Fraser House

Some houses you can walk into and instantly feel welcome. For Gippsland-based artist Sue Fraser, her warmth and rich life welcome you into her cob-brick home before you even step foot inside. Sue and her husband, Iain, are no strangers to mud-brick dwellings, after living in an Alistair Knox designed and built home in Melbourne's North decades earlier. The couple reinstated the ingenuity of the natural material for their own design in the early 2010s.

Celebrating the idea of 'popping in' and 'dropping by', Fraser's home is located in the dense bush of central Gippsland, on a property that also contains her daughter's family home only a short garden trail away. Layered with years of travel knick-knacks, paintings by herself and her children (expertly framed by Iain), numerous books and hand-crafted ceramics, you can't help but feel compelled to sit and ask where she collected her pieces. 

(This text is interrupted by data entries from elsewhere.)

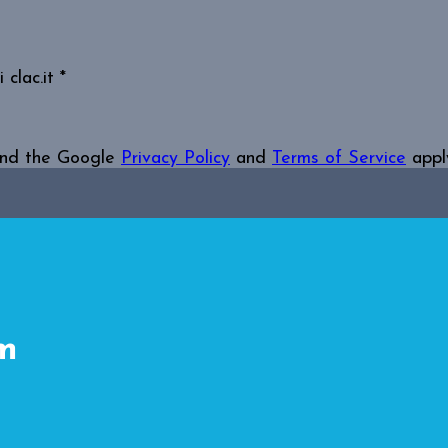
 clac.it
*
and the Google
Privacy Policy
and
Terms of Service
appl
m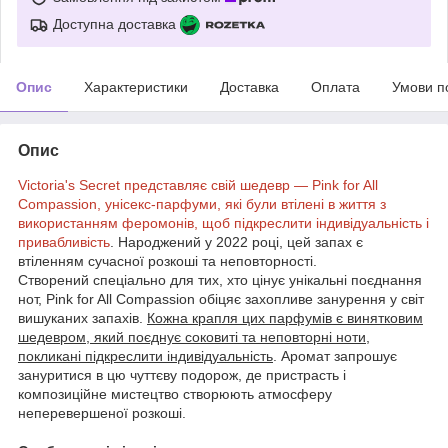
Доступна доставка
Опис
Характеристики
Доставка
Оплата
Умови п
Опис
Victoria's Secret представляє свій шедевр — Pink for All
Compassion, унісекс-парфуми, які були втілені в життя з
використанням феромонів, щоб підкреслити індивідуальність і
привабливість
. Народжений у 2022 році, цей запах є
втіленням сучасної розкоші та неповторності.
Створений спеціально для тих, хто цінує унікальні поєднання
нот, Pink for All Compassion обіцяє захопливе занурення у світ
вишуканих запахів.
Кожна крапля цих парфумів є винятковим
шедевром, який поєднує соковиті та неповторні ноти,
покликані підкреслити індивідуальність
. Аромат запрошує
зануритися в цю чуттєву подорож, де пристрасть і
композиційне мистецтво створюють атмосферу
неперевершеної розкоші.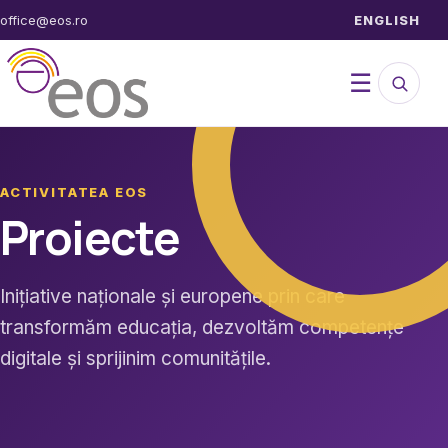
Sari
office@eos.ro
ENGLISH
la
conținut
Caută
Desch
☰
în
site
meniul
ACTIVITATEA EOS
Proiecte
Inițiative naționale și europene prin care
transformăm educația, dezvoltăm competențe
digitale și sprijinim comunitățile.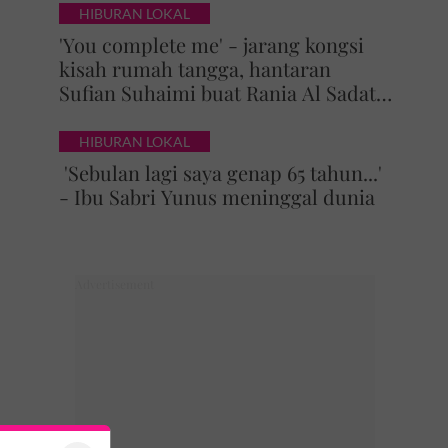
HIBURAN LOKAL
'You complete me' - jarang kongsi
kisah rumah tangga, hantaran
Sufian Suhaimi buat Rania Al Sadat
curi perhatian
HIBURAN LOKAL
'Sebulan lagi saya genap 65 tahun...'
- Ibu Sabri Yunus meninggal dunia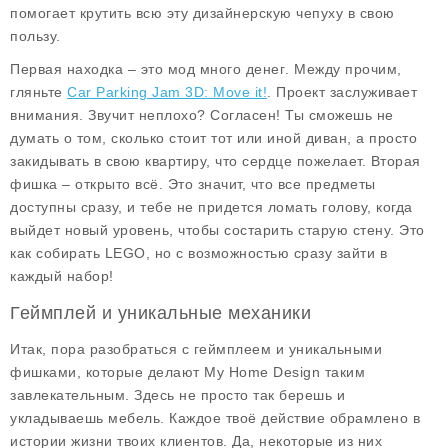
помогает крутить всю эту дизайнерскую чепуху в свою
пользу.
Первая находка – это
мод много денег
. Между прочим,
гляньте
Car Parking Jam 3D: Move it!
. Проект заслуживает
внимания. Звучит неплохо? Согласен! Ты сможешь не
думать о том, сколько стоит тот или иной диван, а просто
закидывать в свою квартиру, что сердце пожелает. Вторая
фишка –
открыто всё
. Это значит, что все предметы
доступны сразу, и тебе не придется ломать голову, когда
выйдет новый уровень, чтобы состарить старую стену. Это
как собирать LEGO, но с возможностью сразу зайти в
каждый набор!
Геймплей и уникальные механики
Итак, пора разобраться с геймплеем и уникальными
фишками, которые делают
My Home Design
таким
завлекательным. Здесь не просто так берешь и
укладываешь мебель. Каждое твоё действие обрамлено в
истории жизни твоих клиентов. Да, некоторые из них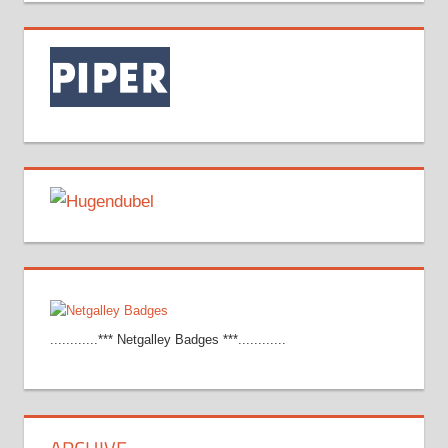
............*** Netgalley Badges ***............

Each element in the home has a story. Salvaged sleepers from the original railway connecting the towns from Bairnsdale to Orbost are the sturdy beams that frame the ceiling and doorways, above red brick that continues throughout the floors inside and out of the house. Hand-made, considered finishes are evident in each area of the home, there is a balance of raw and patinaed materials between timber, bricks and mud brick render. The walls and window sills generate wide organic rendered curves that culminate in an anchoring fireplace partitioning the living and dining areas of the home.

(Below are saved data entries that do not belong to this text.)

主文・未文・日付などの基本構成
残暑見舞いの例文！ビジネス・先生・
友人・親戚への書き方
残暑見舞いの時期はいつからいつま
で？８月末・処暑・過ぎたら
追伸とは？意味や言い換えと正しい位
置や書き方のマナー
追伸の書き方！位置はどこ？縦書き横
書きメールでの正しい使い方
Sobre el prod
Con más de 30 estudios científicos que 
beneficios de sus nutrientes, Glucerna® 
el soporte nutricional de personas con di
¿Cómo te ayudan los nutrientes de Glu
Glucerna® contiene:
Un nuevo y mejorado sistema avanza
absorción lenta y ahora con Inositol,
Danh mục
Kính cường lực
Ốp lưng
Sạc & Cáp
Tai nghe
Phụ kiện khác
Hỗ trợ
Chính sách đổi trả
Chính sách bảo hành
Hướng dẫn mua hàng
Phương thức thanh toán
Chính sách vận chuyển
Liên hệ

The kitchen invites the surrounding silvery eucalyptus forest inside, painted a muted green, against a red hardwood counter to match collected Moroccan tiles from the couples travels abroad. The key utility space is a solid redwood kitchen island, covered in home-grown vegetables, home-made bread and various bowls facing a cream Falcon cooker, flanked by a curved window seat for the keen kitchen observer to watch over dinner preparation. 

Antique timber furniture is scattered in the living spaces; original Australian-made Tessa chairs in matching muted green upholstery are arranged next to a wide window to peruse the valley below. Each surface has a collected artefact or ceramic. Following a gallery-like hallway, a patchwork of Fraser's artworks adorn the bumpy and hand-rendered walls in between timber-framed doorways housing scavenged second-hand glass doors. The private spaces offer a more moody, shaded side to the home, facing south. A eucalyptus green bathroom spotlighting a pink basin, floored by patterned tiles mirroring the numerous Turkish rugs, is tucked away.

The western orientation is supported by a vine-clad verandah, taking motifs from classic Australian farmhouses, where relaxing seats are placed to take in the last moments of sun over the bush reserve. Golden light drenches the pale walls inside and carries through from the rich glazing into the internal horse-shoe courtyard, transitioning into more of a Mediterranean villa in the out buildings paired with a hardy succulent garden.

Fraser's studio connects to the main house and exudes the same natural tactility of hand-rendered mud brick walls and collected furniture. Through considerate accumulation over many years of practice, over-stuffed shelves of books reveal the tell-tale signs of an artist. Aprons lay waiting for their next artwork where scraps of Fraser's lithographs, paintings and her husband's framing workshop cover the walls and tables. 

A short walk through Fraser's home provides hours of travel stories, praise for her children and grandchildren's artworks and musings of her own work. In true grandmother style, everyone is welcome in her home for a quick cuppa or pinch of flour - the fire is warm, and the stove is on. A true tapestry of her and her family's colourful and artistic life has been embedded in these walls and furnishings.